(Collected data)
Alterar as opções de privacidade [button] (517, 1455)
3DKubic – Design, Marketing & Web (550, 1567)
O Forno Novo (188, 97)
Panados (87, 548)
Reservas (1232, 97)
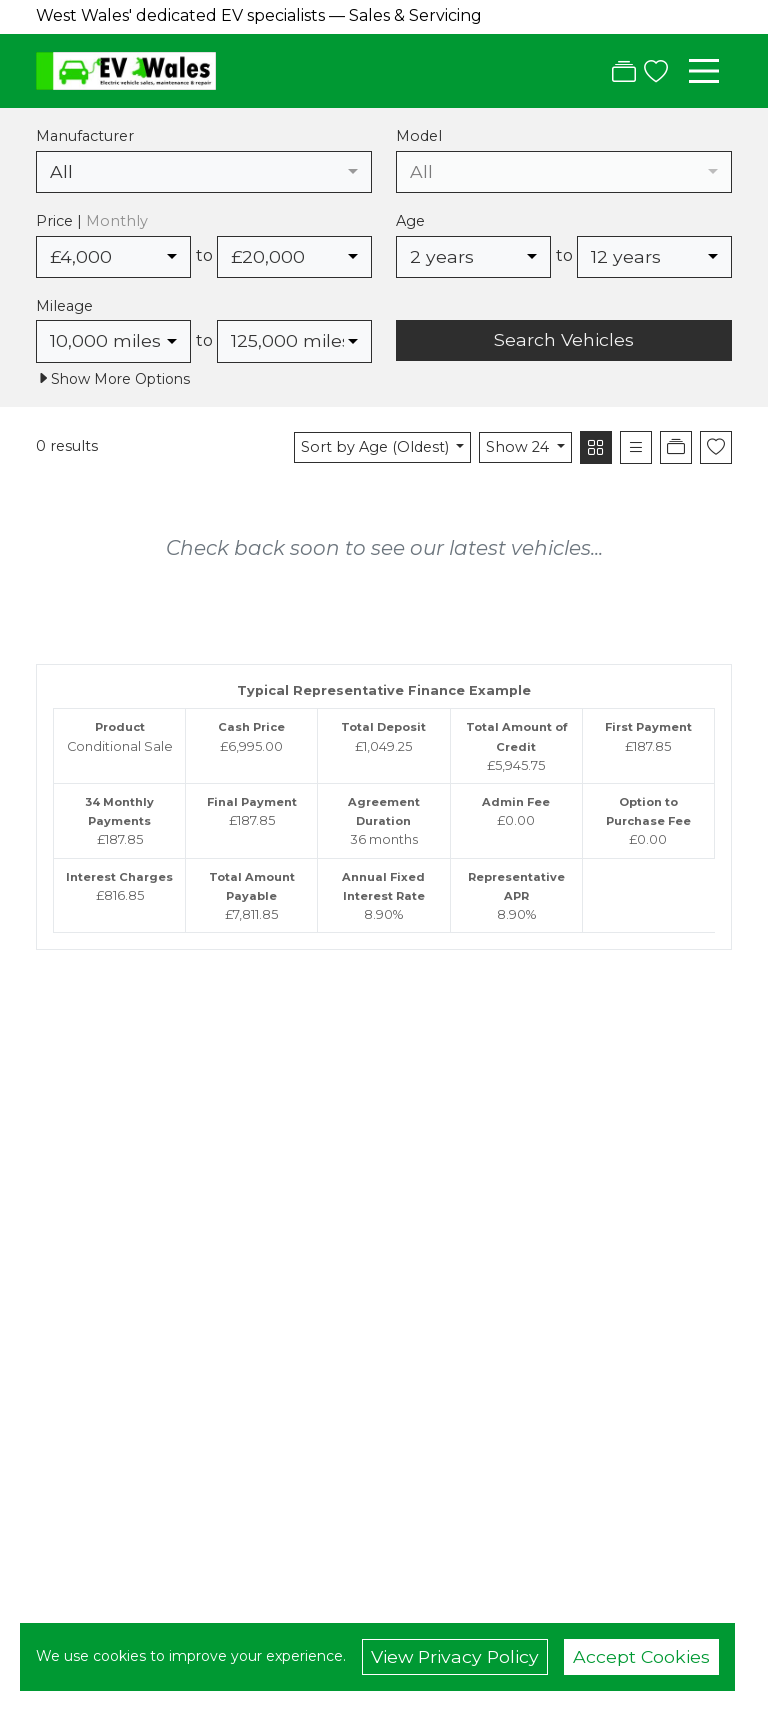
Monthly (117, 221)
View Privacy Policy (455, 1656)
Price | (92, 221)
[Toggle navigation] (704, 71)
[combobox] (204, 172)
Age (410, 221)
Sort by (377, 447)
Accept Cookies (641, 1656)
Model (419, 136)
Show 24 (519, 447)
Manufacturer (85, 136)
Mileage (64, 306)
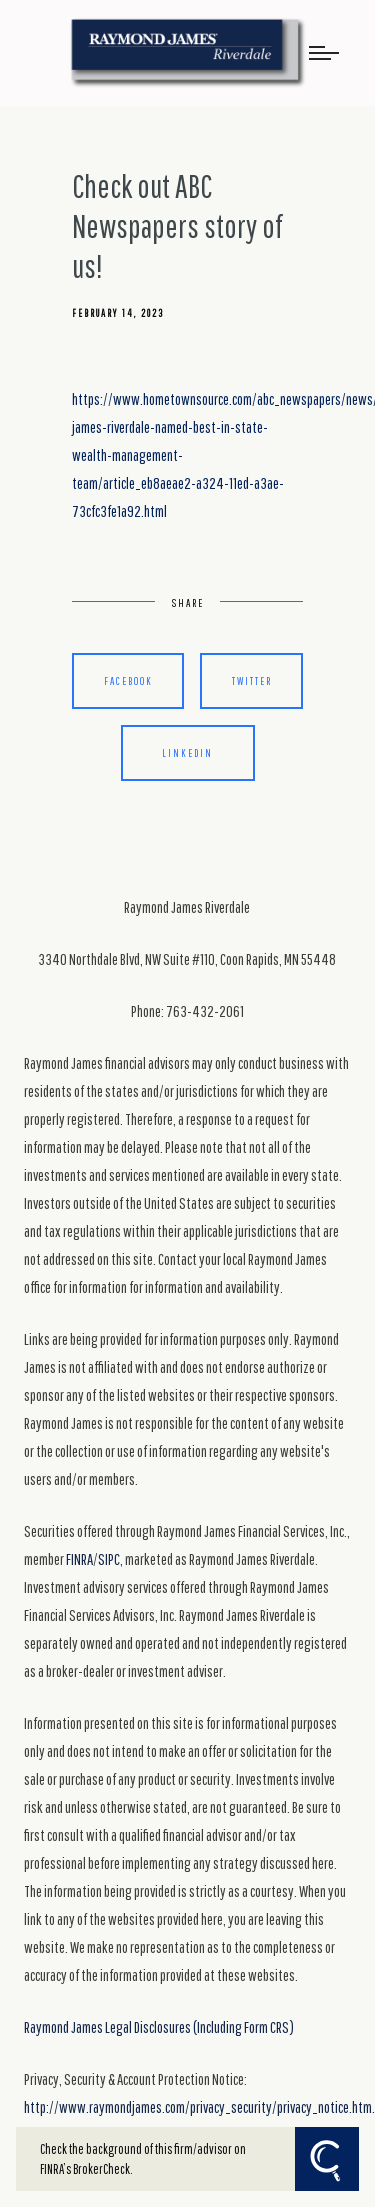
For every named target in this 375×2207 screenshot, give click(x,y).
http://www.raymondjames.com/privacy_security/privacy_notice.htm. (199, 2107)
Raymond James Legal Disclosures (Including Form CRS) (159, 2027)
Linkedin (187, 752)
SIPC (109, 1559)
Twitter (252, 680)
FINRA (79, 1559)
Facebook (128, 680)
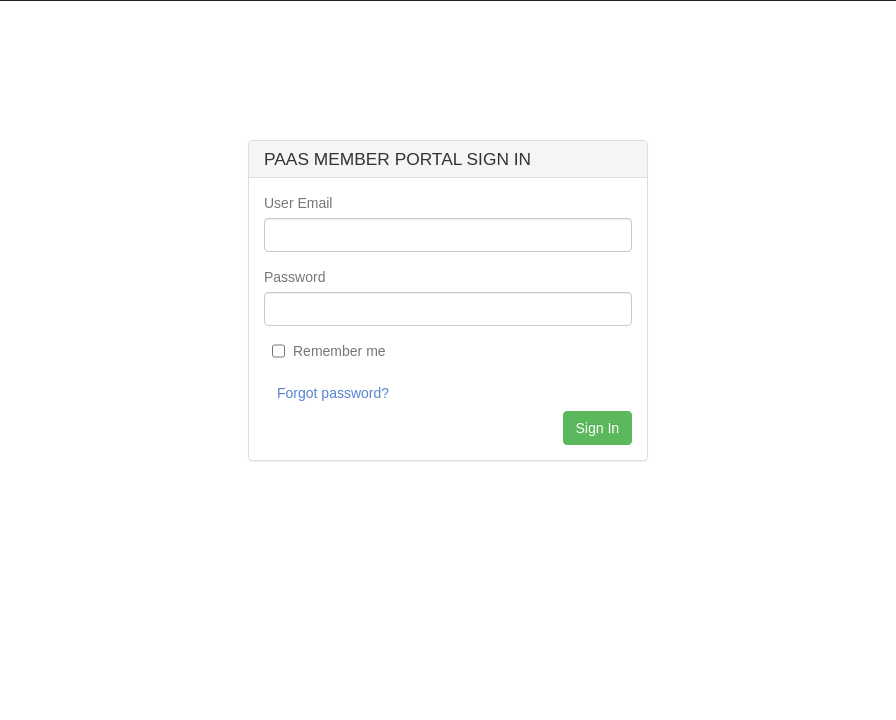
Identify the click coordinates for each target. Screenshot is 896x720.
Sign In (598, 428)
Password (294, 277)
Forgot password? (333, 393)
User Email (298, 203)
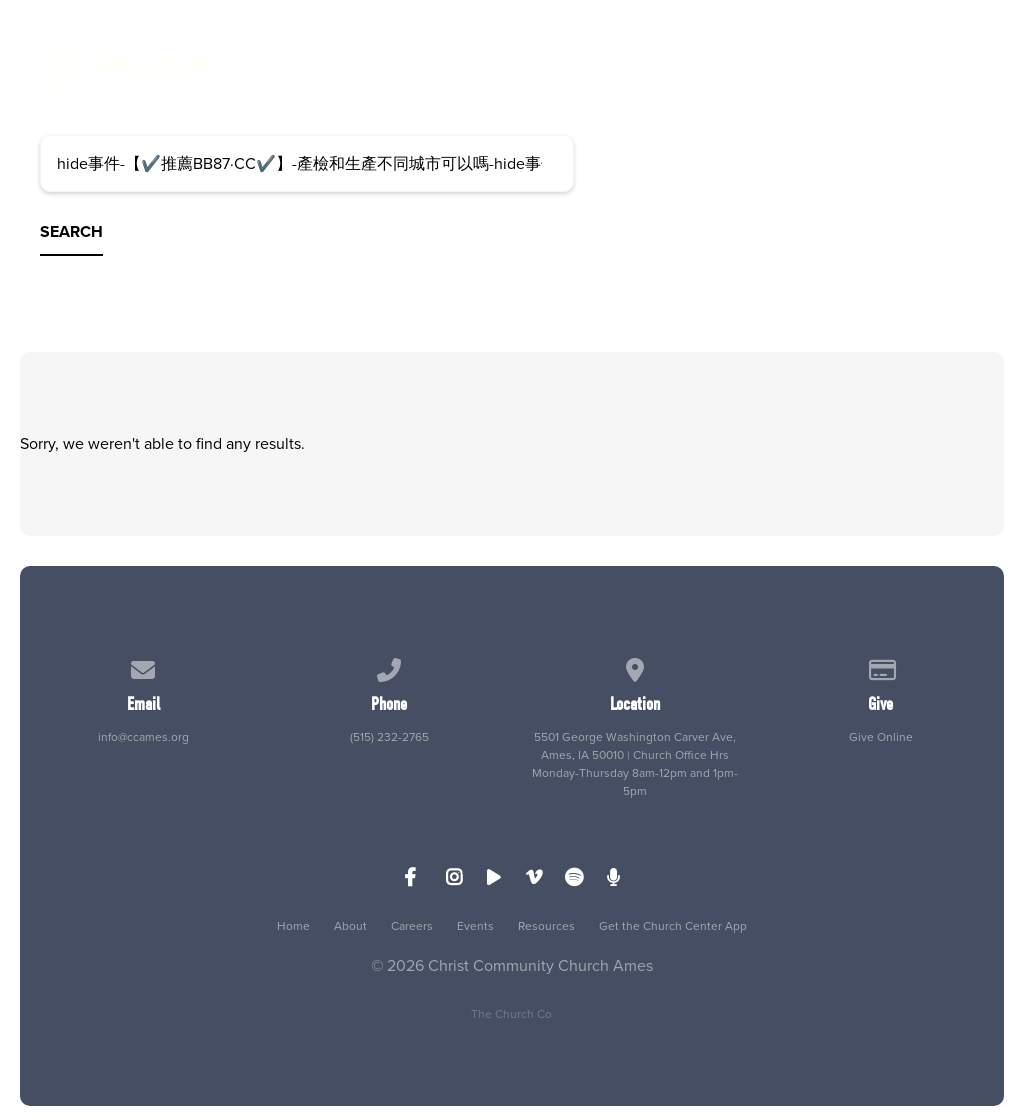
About (350, 926)
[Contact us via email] (144, 667)
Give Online (881, 737)
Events (475, 926)
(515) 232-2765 (389, 737)
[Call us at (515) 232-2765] (389, 667)
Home (293, 926)
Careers (412, 926)
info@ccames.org (143, 737)
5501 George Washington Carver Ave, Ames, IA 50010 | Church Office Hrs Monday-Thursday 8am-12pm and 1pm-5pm (635, 764)
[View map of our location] (635, 667)
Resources (546, 926)
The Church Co (511, 1014)
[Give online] (881, 667)
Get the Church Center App (673, 926)
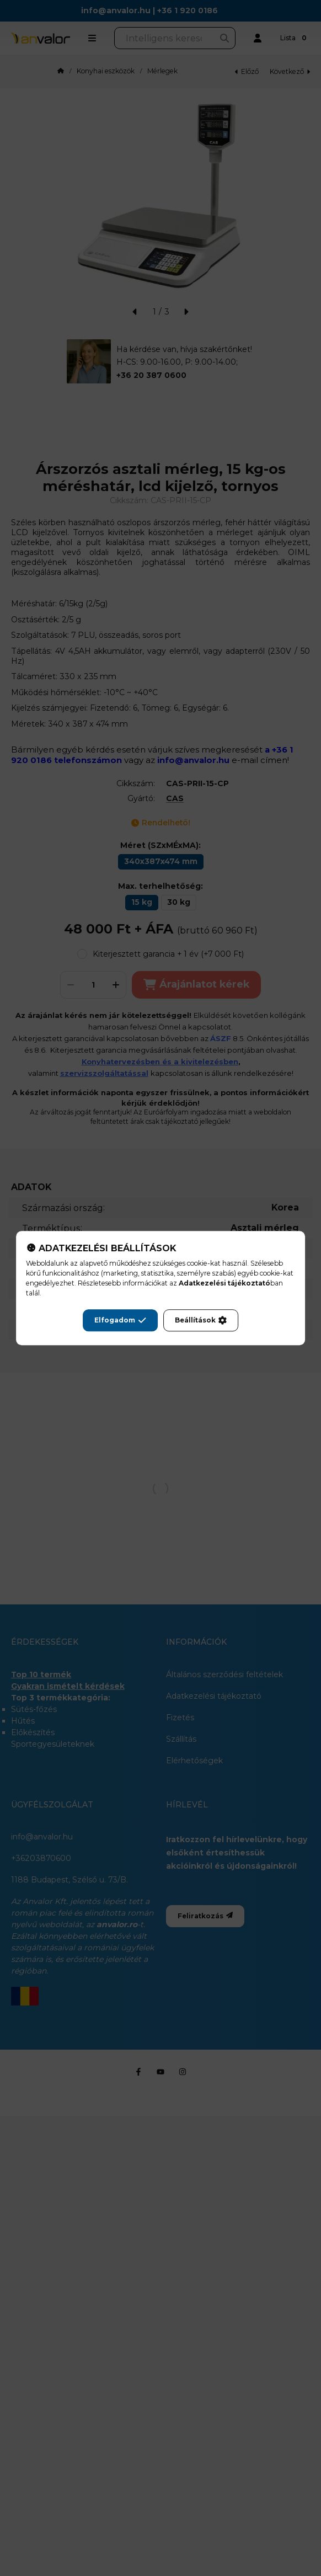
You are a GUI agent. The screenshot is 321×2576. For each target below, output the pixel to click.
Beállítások (201, 1320)
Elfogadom (120, 1320)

**Exercise aim**.
Without the pictures, copy out each entry exactly as it stands.

**Response box**.
Alterar as opções de privacidade [button] (517, 1455)
3DKubic – Design, Marketing & Web (550, 1567)
O Forno Novo (188, 97)
Panados (87, 548)
Reservas (1232, 97)
Monthly (117, 221)
View Privacy Policy (455, 1656)
Price | (92, 221)
[Toggle navigation] (704, 71)
[combobox] (204, 172)
Age (410, 221)
Sort by (377, 447)
Accept Cookies (641, 1656)
Model (419, 136)
Show 24 (519, 447)
Manufacturer (85, 136)
Mileage (64, 306)
For every named target in this 375×2207 screenshot, give click(x,y).
http://www.raymondjames.com/privacy_security/privacy_notice.htm. (199, 2107)
Raymond James Legal Disclosures (Including Form CRS) (159, 2027)
Linkedin (187, 752)
SIPC (109, 1559)
Twitter (252, 680)
FINRA (79, 1559)
Facebook (128, 680)
Identify the click coordinates for each target. Screenshot is 896x720.
Sign In (598, 428)
Password (294, 277)
Forgot password? (333, 393)
User Email (298, 203)
About (350, 926)
[Contact us via email] (144, 667)
Give Online (881, 737)
Events (475, 926)
(515) 232-2765 (389, 737)
[Call us at (515) 232-2765] (389, 667)
Home (293, 926)
Careers (412, 926)
info@ccames.org (143, 737)
5501 George Washington Carver Ave, Ames, IA 50010 | Church Office Hrs Monday-Thursday 8am-12pm and 1pm-5pm (635, 764)
[View map of our location] (635, 667)
Resources (546, 926)
The Church Co (511, 1014)
[Give online] (881, 667)
Get the Church Center App (673, 926)
You are a GUI agent. The screenshot is 321×2576. For each target below, output the pixel to click.
Beállítások (201, 1320)
Elfogadom (120, 1320)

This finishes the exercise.